■ **Requirement**: For this exercise, transcribe all the entries exactly as given and omit the images.

BEGIN Given data

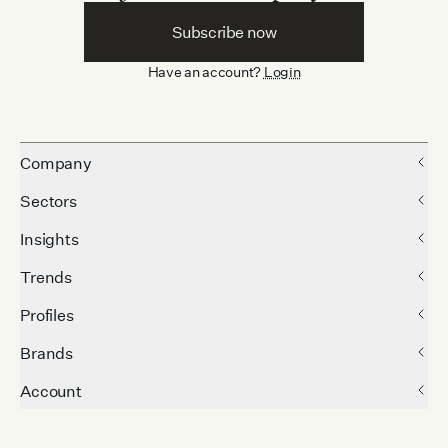
Subscribe now
Have an account?
Login
Company
Sectors
Insights
Trends
Profiles
Brands
Account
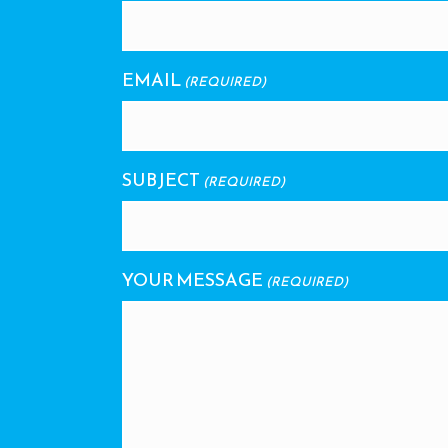
EMAIL
(REQUIRED)
SUBJECT
(REQUIRED)
YOUR MESSAGE
(REQUIRED)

END Given data

■ **Task output**:
Subscribe now
Have an account?
Login
Company
Sectors
Insights
Trends
Profiles
Brands
Account
EMAIL
(REQUIRED)
SUBJECT
(REQUIRED)
YOUR MESSAGE
(REQUIRED)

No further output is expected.